The cancer genome atlas (TCGA) makes available a breast cancer dataset that contains data on SNPs and the expression levels of 17,814 genes. There are 529 cases and 61 controls for which this information is available. Using the KEGG database, we identified all the genes related to each of the 22 pathways. We extracted gene expression profiles for the 529 breast cancer patients and 61 controls in the TCGA database. By mapping the gene names of the genes in the gene sets identified using the KEGG pathways and the gene names in the TCGA data, we were able to extract the gene expression profiles for each of the 22 pathways for the 529 patients and 61 controls. All the expression levels were discretized to values low, medium, and high using the equal width discretization technique, which discretizes the data into partitions of K equally sized intervals (K = 3 in our application). Using the resultant datasets, we computed the approximate Bayes factor for each of the 22 pathways. We used the BN learning package HUGIN⁵¹ to approximately learn the most probable DAG models, and to calculate the BICs.

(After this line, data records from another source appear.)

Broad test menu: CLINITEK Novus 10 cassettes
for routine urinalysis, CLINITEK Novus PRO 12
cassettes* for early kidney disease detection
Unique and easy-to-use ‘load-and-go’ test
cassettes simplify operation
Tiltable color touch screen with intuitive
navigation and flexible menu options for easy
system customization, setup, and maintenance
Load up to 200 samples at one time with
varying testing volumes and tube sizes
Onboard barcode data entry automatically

All experiments were run using a Dell PowerEdge R515, which has two AMD Opteron™ 4276HE, 2.6 GHz, 8C, Turbo CORE, 8M L2/8M L3, 1600 MHz Max Mem single processors.

Results

Table 2 lists the pathways, along with their Bayes factors, in a decreasing order. It is notable that PI3K, which is “probably one of the most important pathways in cancer metabolism and growth,”⁵² scored much higher than all other pathways. The Wnt and ErbB pathways are also near the top of the list. However, the Notch and Hedgehog pathways are not. In general, however, the cancer-related pathways are concentrated at the top of the list. Figure 4 shows the average Bayes factor and standard error for each of the three categories.

Table 2.

Bayes factors for 22 pathways. There is an “X” if the pathway is implicated in breast cancer or any cancer.

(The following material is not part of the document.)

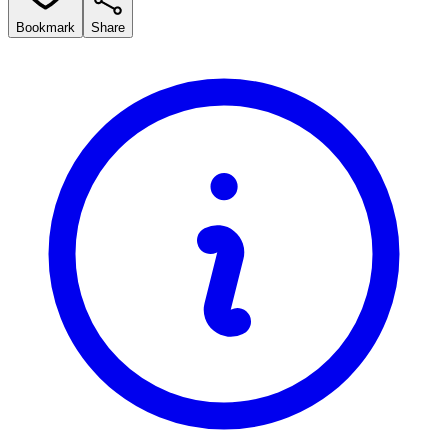
Bookmark
Share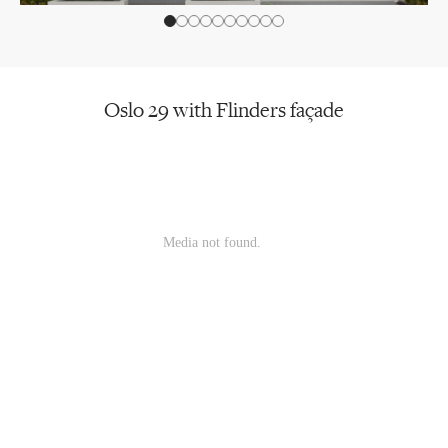
Oslo 29 with Flinders façade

PATHWAY	BREAST CANCER	CANCER	BAYES FACTOR
PI3K	X	X	3343
Viral Carcinogenesis		X	1884
Wnt	X	X	1485
3M syndrome Ubiquitin Mediated Proteolysis			1262
Small Cell Lung Cancer		X	1034
ERbB	X	X	912
MalignantMelanoma		X	892
Salivary secretion			873
ChronicMyeloid Leukemia		X	806
Barth syndrome Glycerophospholipid Metabolism			778
Alpha-1-Antitrypsin (A1 AT) Deficiency Complement and Coagulation Cascade			682
Non-small Cell Lung Cancer		X	623
Dent Disease_Inositol Phosphate Metabolism			607
Notch	X	X	574
Viral Myocarditis			498
Gallbladder Disease ABC Transporters			443
Hedgehog	X	X	404
Bladder Cancer		X	392
Thyroid Cancer		X	390
Type II Diabetes Mellitus			306
Type I Diabetes Mellitus			143
N-Glycan Biosynthesis			−87

Figure 4.

Average Bayes factors and standard error for breast cancer pathways, all cancer pathways, and other pathways, when causation is modeled.

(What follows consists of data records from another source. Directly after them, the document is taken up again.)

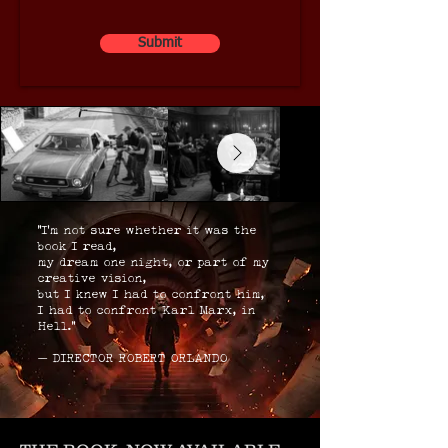
Submit
“I’m not sure whether it was the
book I read,
my dream one night, or part of my
creative vision,
but I knew I had to confront him,
I had to confront Karl Marx, in
Hell.”
— DIRECTOR ROBERT ORLANDO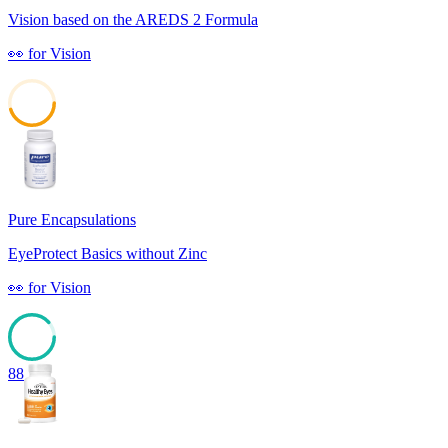
Vision based on the AREDS 2 Formula
👀
for
Vision
45
Pure Encapsulations
EyeProtect Basics without Zinc
👀
for
Vision
88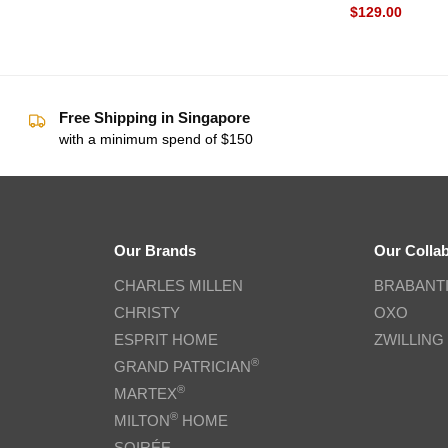
$
129.00
Free Shipping in Singapore
with a minimum spend of $150
Our Brands
Our Colla
CHARLES MILLEN
BRABANT
CHRISTY
OXO
ESPRIT HOME
ZWILLING
®
GRAND PATRICIAN
®
MARTEX
®
MILTON
HOME
SOIRÉE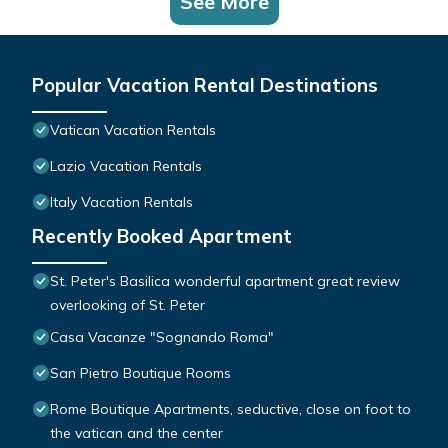
See More
Popular Vacation Rental Destinations
Vatican Vacation Rentals
Lazio Vacation Rentals
Italy Vacation Rentals
Recently Booked Apartment
St. Peter's Basilica wonderful apartment great review
overlooking of St. Peter
Casa Vacanze "Sognando Roma"
San Pietro Boutique Rooms
Rome Boutique Apartments, seductive, close on foot to
the vatican and the center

Table 3 shows the P-values, obtained using the non-parametric Mann-Whitney test, comparing the 5 breast cancer pathways to the 10 randomly chosen pathways (listed as “other pathways”) and comparing all 12 cancer pathways to the 10 randomly chosen pathways. In both cases, the results were significant with the respective P-values of 0.049 and 0.040. These significant values were obtained even though the Hedgehog and Notch pathways, which scored in the bottom half of the list, were included in the cancer sets. However, as mentioned previously, we do not have absolute ground-truth STPs. Perhaps, these pathways are not substantially implicated in breast cancer, which is what our results suggest.

Table 3.

P-values obtained with causal modeling and without causal modeling.

ALTERNATE HYPOTHESIS	CAUSAL MODELING	NO CAUSAL MODELING
Breast cancer > other	0.049	0.291
All cancer > other	0.040	0.244

The possibility exists that these significant results were obtained simply because the genes are over or under expressed in cancer-related STPs and the causal structure is not relevant. To test this possibility, we redid the study with all the BNs constrained to having no causal edges. Table 3 shows the resultant P-values which are significant. Figure 5 shows the average Bayes factor and standard error for each of the three categories when there are no causal edges. Note that the ranges overlap more than those in Figure 4, which is obtained when causation is modeled. These results support that there is an underlying causal structure among the expression levels of genes on an STP and that this causal structure is altered when an STP is involved in cancer.

Figure 5.

Average Bayes factors and standard error for breast cancer pathways, all cancer pathways, and other pathways, when causation is not modeled.

All networks learned are fairly complex. As an example, Figure 6 shows the network learned from cases for the ErbB pathway.

Figure 6.

The causal BN learned from breast cancer cases for the ErbB pathway.

Discussion

We analyzed 5 STPs associated with breast cancer, 7 STPs associated with other cancers, and 10 randomly chosen pathways. Based on modeling the relationships among the expression levels of genes on the pathways as causal BNs, we obtained results indicating that the causal structure of the cancer-related STPs is significantly more altered in breast cancer tissue than the randomly chosen pathways. These results support that the expression levels of genes on STPs are causally related and that this causal structure is altered in the tumorous tissue when an STP is involved in cancer.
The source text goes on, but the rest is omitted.